Can you briefly discuss the A041202 study and how the findings support the use of BTK inhibitors vs chemotherapy for CLL?

This is an important frontline study that had three arms, meaning patients with first treatment of their CLL randomized either to chemo-immunotherapy, which in this trial was what was considered the gold standard for older patients or those with comorbidities, bendamustine and rituximab vs ibrutinib vs ibrutinib plus rituximab. And in this study with ongoing long follow-up, there's superior progression-free survival for either of the ibrutinib arms vs chemo-immunotherapy. And therefore, as an important frontline study was one of the important ones to lay the groundwork to show superiority of targeted agents, namely ibrutinib in this case, though other BTK inhibitors have followed similar approaches.

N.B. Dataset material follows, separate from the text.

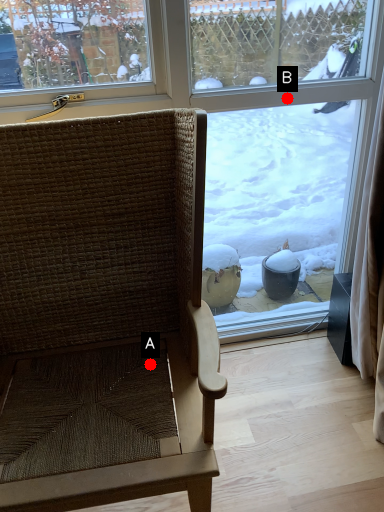 Question: Two points are circled on the image, labeled by A and B beside each circle. Which point appears closest to the camera in this image?

Choices:
 (A) A is closer
 (B) B is closer

Answer: (A) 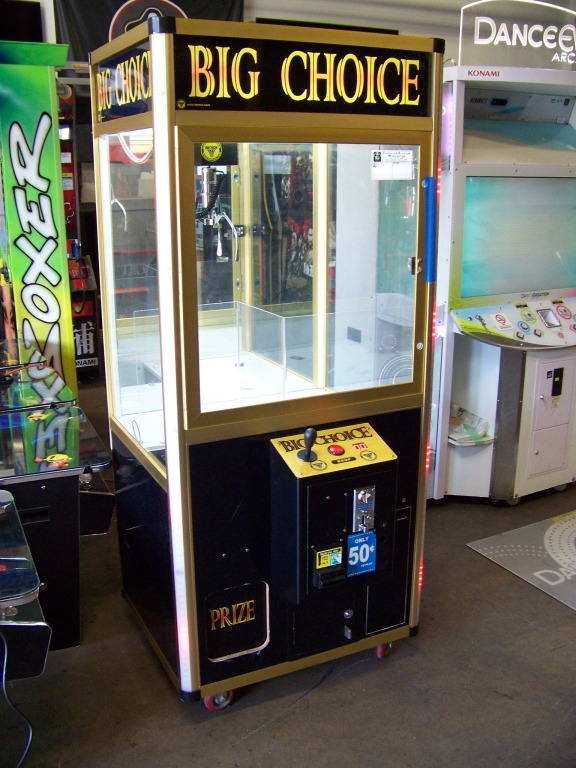 Where is `black wire`? The image size is (576, 768). black wire is located at coordinates (29, 737).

First is chemo-immunotherapy and this was across all risk groups. We've talked a little bit about the highest risk group, which is TP53 operations where we already know that chemo-immunotherapy is inferior. But if you think of other common high-risk groups, namely immunoglobulin heavy-chain variable region gene (IGHV) unmutated, you can see a significant difference between using targeted agents vs chemotherapy. But even those with favorable risk disease such as IGHV-mutated or patients with favorable fluorescence in situ hybridization (FISH) characteristics, there was a benefit to using targeted agents. As discussed previously, ibrutinib plus rituximab did not appear to be superior to ibrutinib by itself. However, again, we need to be cautious that rituximab is not the same as other anti-CD20 antibodies, namely obinutuzumab. So, the conclusions of the study should not be that BTK inhibitors never benefit from the addition of the newer anti-CD20 antibodies.